I have been trying to follow this example by Norbert Ryciak, whom I havent been able to get in touch with.
Since this article was written in 2014, some things in R have changed so I have been able to update some of those things in the code, but I got stuck in the last part.
Here is my Working code so far:
library(tm)
library(stringi)
library(proxy)
wiki <- "https://en.wikipedia.org/wiki/"
titles <- c("Integral", "Riemann_integral", "Riemann-Stieltjes_integral", "Derivative",
"Limit_of_a_sequence", "Edvard_Munch", "Vincent_van_Gogh", "Jan_Matejko",
"Lev_Tolstoj", "Franz_Kafka", "J._R._R._Tolkien")
articles <- character(length(titles))
for (i in 1:length(titles)) {
articles[i] <- stri_flatten(readLines(stri_paste(wiki, titles[i])), col = " ")
}
docs <- Corpus(VectorSource(articles))
docs[[1]]
docs2 <- tm_map(docs, function(x) stri_replace_all_regex(x, "<.+?>", " "))
docs3 <- tm_map(docs2, function(x) stri_replace_all_fixed(x, "\t", " "))
docs4 <- tm_map(docs3, PlainTextDocument)
docs5 <- tm_map(docs4, stripWhitespace)
docs6 <- tm_map(docs5, removeWords, stopwords("english"))
docs7 <- tm_map(docs6, removePunctuation)
docs8 <- tm_map(docs7, content_transformer(tolower))
docs8[[1]]
docsTDM <- TermDocumentMatrix(docs8)
docsTDM2 <- as.matrix(docsTDM)
docsdissim <- dist(docsTDM2, method = "cosine")
But I havent been able to get pass this part:
docsdissim2 <- as.matrix(docsdissim)
rownames(docsdissim2) <- titles
colnames(docsdissim2) <- titles
docsdissim2
h <- hclust(docsdissim, method = "ward.D")
plot(h, labels = titles, sub = "")
I tried to run the "hclust" directly, and then I was able to Plot, but nothing readable came out of it.
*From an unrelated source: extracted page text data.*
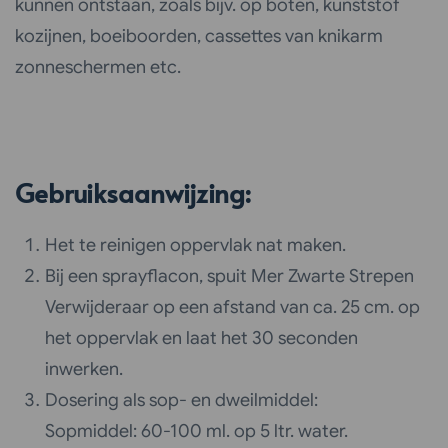
kunnen ontstaan, zoals bijv. op boten, kunststof
kozijnen, boeiboorden, cassettes van knikarm
zonneschermen etc.
Gebruiksaanwijzing:
Het te reinigen oppervlak nat maken.
Bij een sprayflacon, spuit Mer Zwarte Strepen
Verwijderaar op een afstand van ca. 25 cm. op
het oppervlak en laat het 30 seconden
inwerken.
Dosering als sop- en dweilmiddel:
Sopmiddel: 60-100 ml. op 5 ltr. water.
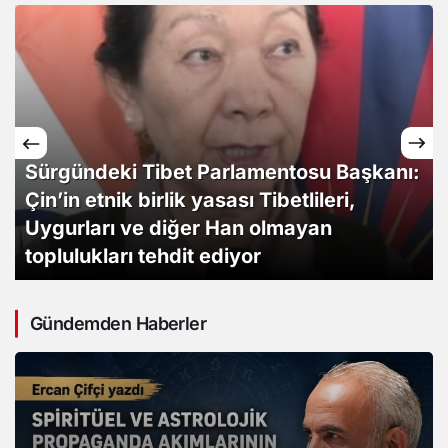
İnsan Hakları Savunucuları, Çin’in Etnik
Birlik Yasası’nın Uygurlar Üzerindeki
Etkisi Konusunda Endişelerini Dile
Getiriyor
Gündemden Haberler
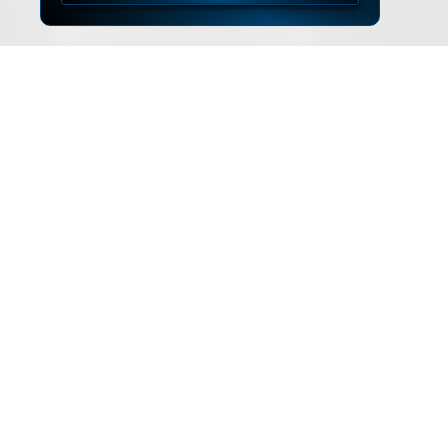
▲
ZUM SEITENANFANG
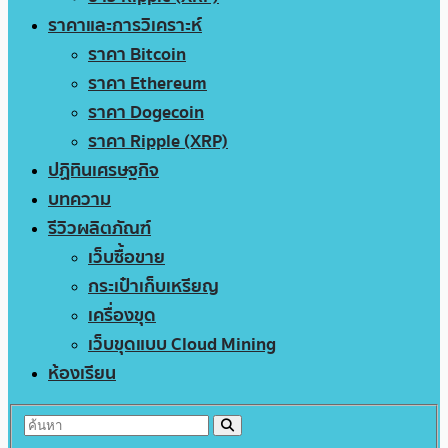
ราคาและการวิเคราะห์
ราคา Bitcoin
ราคา Ethereum
ราคา Dogecoin
ราคา Ripple (XRP)
ปฏิทินเศรษฐกิจ
บทความ
รีวิวผลิตภัณฑ์
เว็บซื้อขาย
กระเป๋าเก็บเหรียญ
เครื่องขุด
เว็บขุดแบบ Cloud Mining
ห้องเรียน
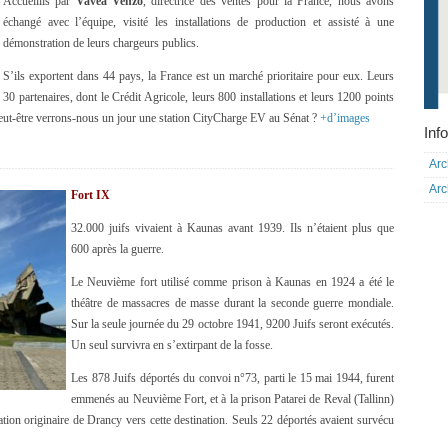
Accueillis par
Vavea Venzo
, directrice des ventes pour la France, nous avons
échangé avec l’équipe, visité les installations de production et assisté à une
démonstration de leurs chargeurs publics.
S’ils exportent dans 44 pays, la France est un marché prioritaire pour eux. Leurs
30 partenaires, dont le Crédit Agricole, leurs 800 installations et leurs 1200 points
 peut-être verrons-nous un jour une station CityCharge EV au Sénat ?
+d’images
Info
Arc
Arc
Fort IX
32.000 juifs vivaient à Kaunas avant 1939. Ils n’étaient plus que
600 après la guerre.
Le Neuvième fort utilisé comme prison à Kaunas en 1924 a été le
théâtre de massacres de masse durant la seconde guerre mondiale.
Sur la seule journée du 29 octobre 1941, 9200 Juifs seront exécutés.
Un seul survivra en s’extirpant de la fosse.
Les 878 Juifs déportés du convoi n°73, parti le 15 mai 1944, furent
emmenés au Neuvième Fort, et à la prison Patarei de Reval (Tallinn)
ation originaire de Drancy vers cette destination. Seuls 22 déportés avaient survécu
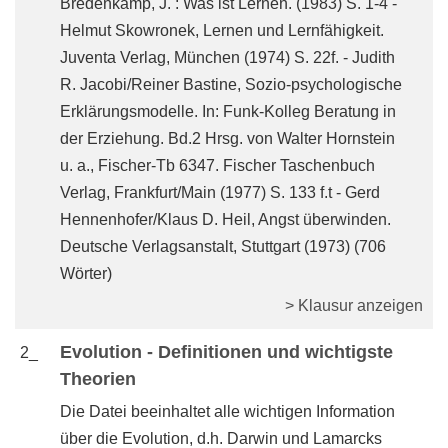
Bredenkamp, J. : Was ist Lernen. (1983) S. 1-4 -
Helmut Skowronek, Lernen und Lernfähigkeit.
Juventa Verlag, München (1974) S. 22f. - Judith
R. Jacobi/Reiner Bastine, Sozio-psychologische
Erklärungsmodelle. In: Funk-Kolleg Beratung in
der Erziehung. Bd.2 Hrsg. von Walter Hornstein
u. a., Fischer-Tb 6347. Fischer Taschenbuch
Verlag, Frankfurt/Main (1977) S. 133 f.t - Gerd
Hennenhofer/Klaus D. Heil, Angst überwinden.
Deutsche Verlagsanstalt, Stuttgart (1973) (706
Wörter)
> Klausur anzeigen
Evolution - Definitionen und wichtigste
2_
Theorien
Die Datei beeinhaltet alle wichtigen Information
über die Evolution, d.h. Darwin und Lamarcks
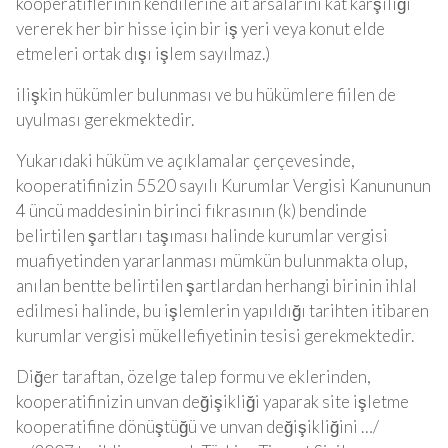
kooperatiflerinin kendilerine ait arsalarını kat karşılığı
vererek her bir hisse için bir iş yeri veya konut elde
etmeleri ortak dışı işlem sayılmaz.)
ilişkin hükümler bulunması ve bu hükümlere fiilen de
uyulması gerekmektedir.
Yukarıdaki hüküm ve açıklamalar çerçevesinde,
kooperatifinizin 5520 sayılı Kurumlar Vergisi Kanununun
4 üncü maddesinin birinci fıkrasının (k) bendinde
belirtilen şartları taşıması halinde kurumlar vergisi
muafiyetinden yararlanması mümkün bulunmakta olup,
anılan bentte belirtilen şartlardan herhangi birinin ihlal
edilmesi halinde, bu işlemlerin yapıldığı tarihten itibaren
kurumlar vergisi mükellefiyetinin tesisi gerekmektedir.
Diğer taraftan, özelge talep formu ve eklerinden,
kooperatifinizin unvan değişikliği yaparak site işletme
kooperatifine dönüştüğü ve unvan değişikliğini …/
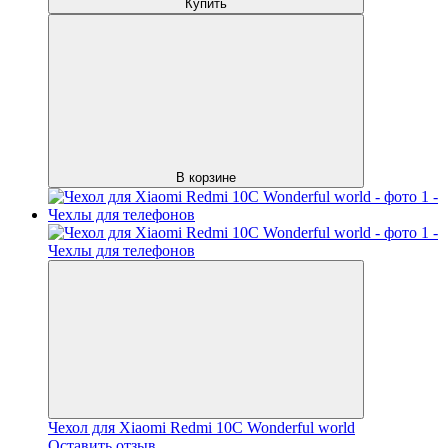
Купить
В корзине
Чехол для Xiaomi Redmi 10C Wonderful world
Оставить отзыв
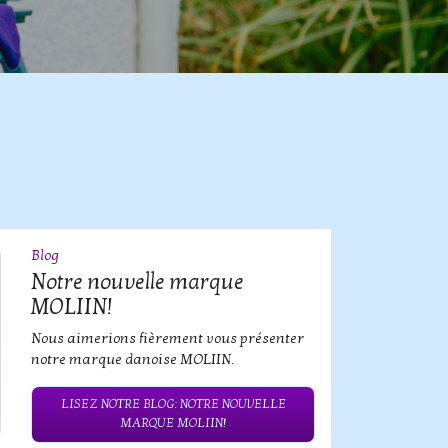
Blog
09
JUL
Notre nouvelle marque
MOLIIN!
Nous aimerions fièrement vous présenter
notre marque danoise MOLIIN.
LISEZ NOTRE BLOG: NOTRE NOUVELLE
MARQUE MOLIIN!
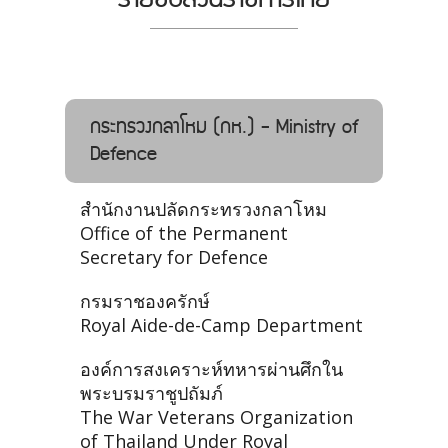
กระทรวงกลาโหม (กห.) - Ministry of
Defence
สำนักงานปลัดกระทรวงกลาโหม
Office of the Permanent
Secretary for Defence
กรมราชองครักษ์
Royal Aide-de-Camp Department
องค์การสงเคราะห์ทหารผ่านศึกใน
พระบรมราชูปถัมภ์
The War Veterans Organization
of Thailand Under Royal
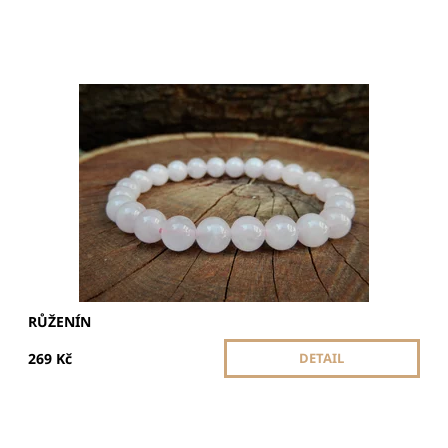
Růženín symbolizuje lásku, něhu a harmonii. Otevírá
srdce, posiluje vztahy a přináší klid i sebeúctu. Ideální
pro vnitřní rovnováhu.
Dostupnost:
Skladem
RŮŽENÍN
269 Kč
DETAIL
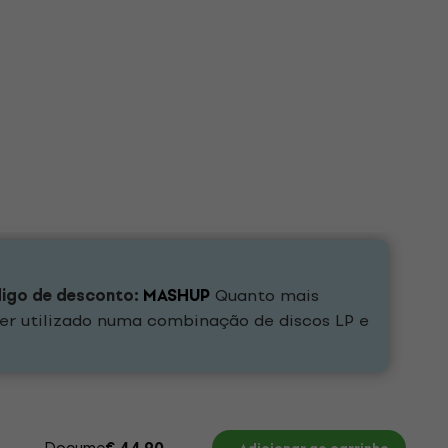
digo de desconto:
MASHUP
Quanto mais
er utilizado numa combinação de discos LP e
Documentos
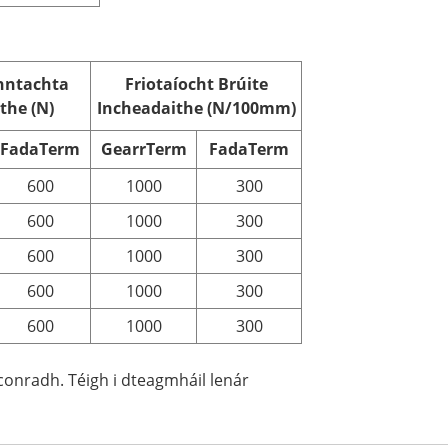
nntachta
Friotaíocht Brúite
the (N)
Incheadaithe (N/100mm)
Fada
T
erm
Gearr
T
erm
Fada
T
erm
600
1000
300
600
1000
300
600
1000
300
600
1000
300
600
1000
300
gconradh. Téigh i dteagmháil lenár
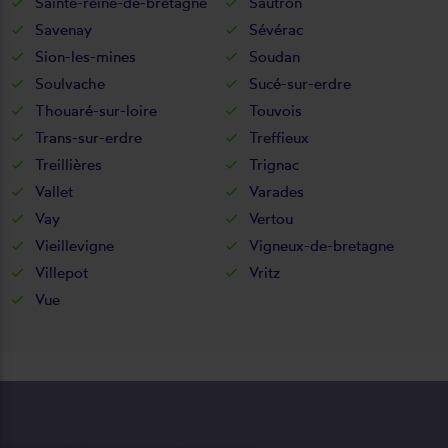
Sainte-reine-de-bretagne
Sautron
Savenay
Sévérac
Sion-les-mines
Soudan
Soulvache
Sucé-sur-erdre
Thouaré-sur-loire
Touvois
Trans-sur-erdre
Treffieux
Treillières
Trignac
Vallet
Varades
Vay
Vertou
Vieillevigne
Vigneux-de-bretagne
Villepot
Vritz
Vue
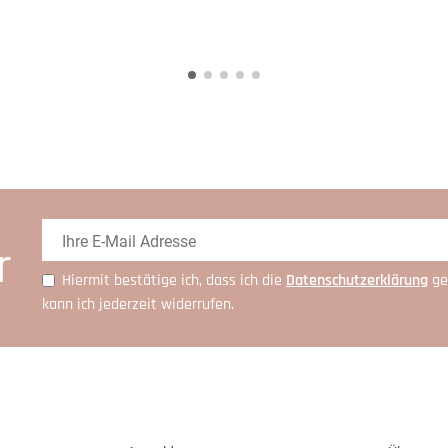
r
Hiermit bestätige ich, dass ich die
Daten­schutz­erklärung
ge
kann ich jederzeit widerrufen.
This are the errors Im getting:
rownames(docsdissim2) <- titles
Error in `rownames<-`(`*tmp*`, value = c("Integral", "Riemann_integral", :
length of 'dimnames' [1] not equal to array extent
Another:
plot(h, labels = titles, sub = "")
Error in graphics:::plotHclust(n1, merge, height, order(x$order), hang, :
invalid dendrogram input
Is there anyone that could give me a hand to finish this example?
Best Regards,